Это была одна из немногих вещей, на которых я настаивал.
Когда мои глаза встретились с отражением, я проговорил сквозь стиснутые зубы:
— Выполни это задание. Она просто морочит тебе голову. Перестань притворяться, что в ней или в тебе есть что-то особенное. Ты не особенный и никогда им не станешь, никогда больше, даже если когда-то и был.
Последнюю часть я пробормотал, а может, мне только показалось.
Лорел Карлсон заставила меня задуматься о вещах, которые я никогда раньше не хотел знать. Это была опасная тропа. Одна мысль вела к другой. Гримаса боли, когда я упомянул Картрайта, вернулась.
Мои пальцы побелели, я схватился за край туалетного столика и согнулся пополам. Черт, ее расстроенное лицо. Слова, которые я произнес, ударили, как кувалда. Воспоминание не было приятнее.
Подняв подбородок, я посмотрел себе в глаза.
Нет. Это неправильно.
Выключив свет, я вернулся в спальню и осмотрел комнату в поисках чего-то. Что, черт возьми, она увидела?
Здесь не было ничего необычного, ничего отличного от миллионов других спален.
Я снова потянул за воротник. Я бы сорвал эту чертову футболку, если бы мог гарантировать, что мы не столкнемся. Она права. Эта комната ничем не отличалась от подвала. Раньше все было хорошо, а теперь у меня началась клаустрофобия.
Подойдя к стеклянным дверям, я открыл одну. Свежий воздух ударил в меня холодным порывом, снежинки закружились в невесомости. На перилах было, вероятно, сантиметров семь или девять свежевыпавшего снега, все накопившиеся с момента нашего прибытия. Пейзаж за окном был окутан темнотой, виден был только белый покров. Снег меня не удивил. Темные тучи над горами, когда мы приближались, предупреждали о надвигающейся буре. Даже весной эта земля была готова к снегу, измеряемому в футах, а не дюймах.

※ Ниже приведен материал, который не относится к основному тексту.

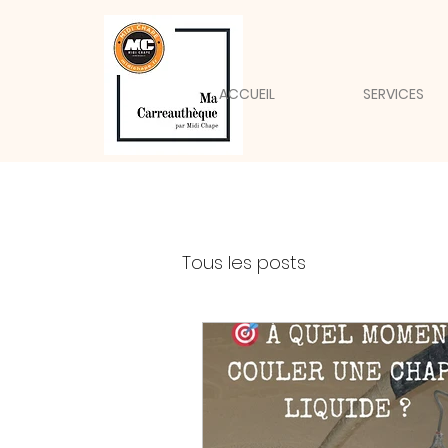
ACCUEIL
SERVICES
Tous les posts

Вдыхая и выдыхая, я наполнил легкие ледяным воздухом, пытаясь понять, что произошло.
Это было не похоже на меня.
Я не расстраивался и не жалел о своих действиях или словах.
— Какого хрена ты со мной делаешь?
Хотя я задал вопрос вслух, никто не услышал, мои слова были унесены зимними ветрами.

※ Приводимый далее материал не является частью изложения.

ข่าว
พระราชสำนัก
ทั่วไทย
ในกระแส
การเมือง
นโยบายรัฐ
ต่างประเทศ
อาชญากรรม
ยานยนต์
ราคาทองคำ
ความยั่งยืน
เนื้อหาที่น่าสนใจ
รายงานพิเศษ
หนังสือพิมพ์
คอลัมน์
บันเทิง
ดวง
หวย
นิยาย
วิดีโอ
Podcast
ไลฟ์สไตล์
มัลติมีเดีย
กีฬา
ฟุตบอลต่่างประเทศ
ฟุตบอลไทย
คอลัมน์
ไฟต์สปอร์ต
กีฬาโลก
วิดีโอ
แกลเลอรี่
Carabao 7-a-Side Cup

Вернувшись внутрь, я внимательно осмотрел стол. Нажав кнопку на экране, я подвигал мышь и вывел в поле зрения домашние камеры. Эй, придурок, разве наблюдение за ней через камеру не является меньшим нарушением ее личной жизни, чем то, что она вошла в твою спальню?

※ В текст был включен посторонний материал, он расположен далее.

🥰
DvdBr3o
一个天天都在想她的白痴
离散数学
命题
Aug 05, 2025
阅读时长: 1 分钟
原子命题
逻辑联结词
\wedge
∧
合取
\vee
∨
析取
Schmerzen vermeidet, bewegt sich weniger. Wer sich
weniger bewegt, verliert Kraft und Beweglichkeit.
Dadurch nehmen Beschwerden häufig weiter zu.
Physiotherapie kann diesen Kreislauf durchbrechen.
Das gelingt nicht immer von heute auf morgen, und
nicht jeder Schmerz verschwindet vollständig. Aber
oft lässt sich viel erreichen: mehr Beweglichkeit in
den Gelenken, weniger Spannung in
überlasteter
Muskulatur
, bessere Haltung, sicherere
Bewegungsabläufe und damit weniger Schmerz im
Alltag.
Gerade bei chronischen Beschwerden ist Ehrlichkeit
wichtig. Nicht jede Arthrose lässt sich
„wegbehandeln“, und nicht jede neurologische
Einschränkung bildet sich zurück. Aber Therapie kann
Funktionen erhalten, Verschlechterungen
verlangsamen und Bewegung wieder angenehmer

У меня не было настроения рассуждать.
Камера в ее спальне транслировала на мой монитор. Все еще стоя, опираясь на руки, я наклонился над столом и выбрал канал, не давая ему повернуться в другое место. Я не знал, что хочу увидеть.
Ее — Лорел.
Я хотел видеть её.
Линза настроилась на ночное видение. Свет у нее был выключен. Где же она?
Зеленый оттенок передавал зернистое изображение, камера развернулась и в поле зрения появилась Лорел. Не было никакого движения, которое можно было бы обнаружить. Она сидела на большой кровати, укрывшись одеялом и скрестив руки на груди. Ее лицо было лишено эмоций, она смотрела в темноту. Боль, которую я причинил, исчезла, или, может, просто была подавлена.
Я откинулся на спинку стула.
Я поднялся наверх, потому что Лорел Карлсон нарушила границу, которую я установил, просто и ясно. Я подошел позвать ее и восстановить свое доминирование в этих отношениях. Она была не на своей территории. Я устанавливаю правила. Если это сработает, если я собираюсь доставить ее в безопасное место, она должна следовать им.
Дело было не только в том, что она вошла в мою комнату. Меня здесь не было. Меня беспокоил тот факт, что она откровенно ослушалась. Правила были как перила на балконах, уважай их, и они сохранят тебя в безопасности. Игнорируй их и будь готова принять последствия.
Моя грудь наполнилась воздухом, я вдохнул и встал. Да, я пришел сообщить о последствиях. Не имело значения, что это каким-то образом привело к тому, что я неправ. Неужели это то, что делали все женщины, переламливали ситуацию?
Неудивительно, что я избегал их годами.
Мои ботинки стучали по доскам пола, когда я решительно шагнул к двери.
К черту все.
Это мой дом.
Она была моим заданием.
Я установил правила.
Я распахнул дверь спальни на лестничную площадку.